Work task: Each line at or after the one containing "Sale, and/or Sharing of my" should be transcribed exactly, up to and including the final line of the data.

Material shown:
***

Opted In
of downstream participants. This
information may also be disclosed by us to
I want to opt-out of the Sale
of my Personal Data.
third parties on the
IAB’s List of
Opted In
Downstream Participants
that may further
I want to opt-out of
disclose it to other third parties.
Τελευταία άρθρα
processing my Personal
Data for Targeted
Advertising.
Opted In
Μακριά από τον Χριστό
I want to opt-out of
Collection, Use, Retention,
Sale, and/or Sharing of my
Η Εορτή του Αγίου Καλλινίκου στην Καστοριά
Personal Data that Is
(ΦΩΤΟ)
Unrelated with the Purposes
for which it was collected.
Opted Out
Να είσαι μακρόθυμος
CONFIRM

***

Exercise response:
Sale, and/or Sharing of my
Η Εορτή του Αγίου Καλλινίκου στην Καστοριά
Personal Data that Is
(ΦΩΤΟ)
Unrelated with the Purposes
for which it was collected.
Opted Out
Να είσαι μακρόθυμος
CONFIRM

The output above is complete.